Currently, OpenClinica Data Mart function converts non-ASCII characters used for Table Names and Column Names into underscore character to avoid possible database issues.

It was designed this way for occasional non-ASCII character appearances among ASCII characters in a string, such as European word with accented characters. It was never meant for 100% non-ASCII string such as Asian languages.

If 100% non-ASCII string, all the entries become a series of underscore characters, which ends up with duplicated Table/Column names. We are hoping to resolve this issue as soon as possible.

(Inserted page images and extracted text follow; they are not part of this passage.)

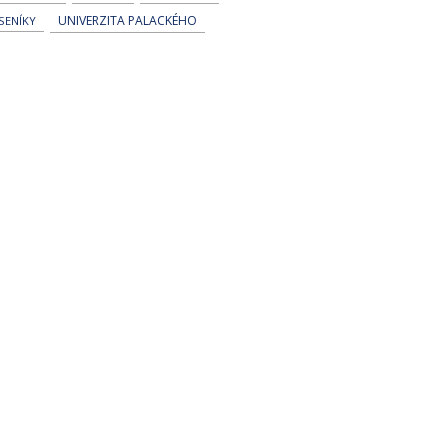
UNIVERZITA PALACKÉHO
ESENÍKY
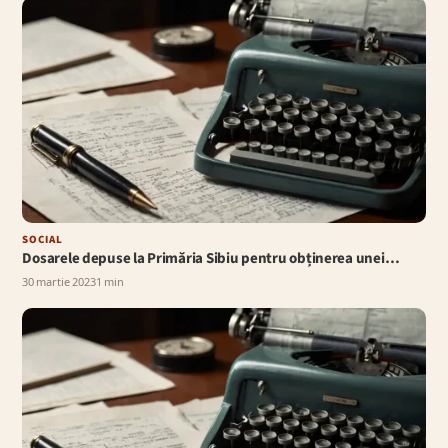
SOCIAL
Dosarele depuse la Primăria Sibiu pentru obținerea unei…
30 martie 2023
1 min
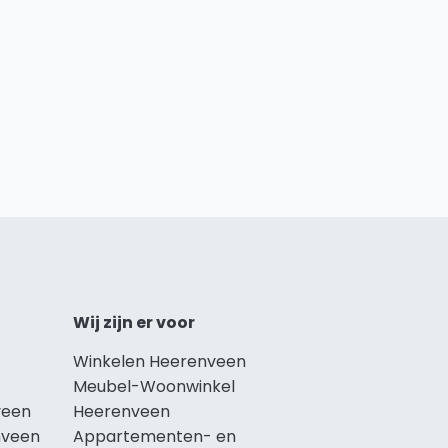
Wij zijn er voor
Winkelen Heerenveen
Meubel-Woonwinkel
veen
Heerenveen
nveen
Appartementen- en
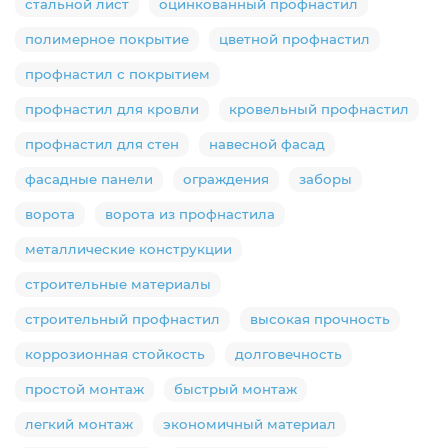
стальной лист
оцинкованный профнастил
полимерное покрытие
цветной профнастил
профнастил с покрытием
профнастил для кровли
кровельный профнастил
профнастил для стен
навесной фасад
фасадные панели
ограждения
заборы
ворота
ворота из профнастила
металлические конструкции
строительные материалы
строительный профнастил
высокая прочность
коррозионная стойкость
долговечность
простой монтаж
быстрый монтаж
легкий монтаж
экономичный материал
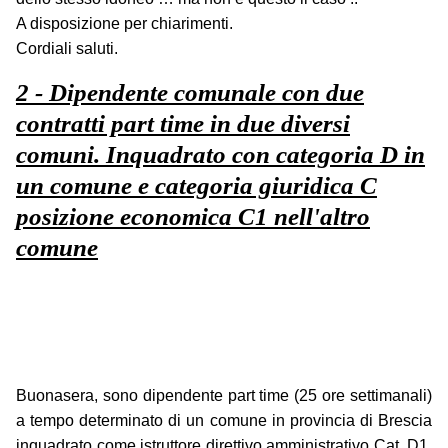
A disposizione per chiarimenti.
Cordiali saluti.
2 - Dipendente comunale con due
contratti part time in due diversi
comuni. Inquadrato con categoria D in
un comune e categoria giuridica C
posizione economica C1 nell'altro
comune
Buonasera, sono dipendente part time (25 ore settimanali)
a tempo determinato di un comune in provincia di Brescia
inquadrato come istruttore direttivo amministrativo Cat. D1.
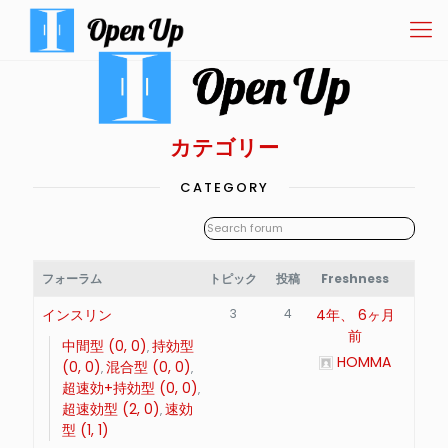
カテゴリー
CATEGORY
フォーラム
トピック
投稿
Freshness
インスリン
3
4
4年、 6ヶ月
前
中間型 (0, 0)
持効型
HOMMA
(0, 0)
混合型 (0, 0)
超速効+持効型 (0, 0)
超速効型 (2, 0)
速効
型 (1, 1)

On the other hand, data will not be affected by this. You can have Unicode characters in data string, and Data Mart will work as expected.

In summary:

  • Any string that becomes a Table Name needs to be ASCII such as CRF name and Item Group name.
  • Any string that becomes a Column names needs to be ASCII such as Multi-select Response Text and Item Name.
  • Study Name becomes a series of underscore characters if non-ASCII

If a series of underscore characters become duplicated entries, Data Mart in a Downloadable Format output file will error when importing to Postgres. On the other hand, Data Mart extract operation silently stops during the operation without error message, leaving the data output incomplete (17249).

Data Mart in a Downloadable Format on Windows

Even if your .sql output file from Data Mart in a Downloadable Format does not contain any offensive underscore characters, remember Windows may require you to modify the file encoding as discussed above. This is not an issue when Postgres/pgAdmin III is running on Mac OS and/or Linux OS.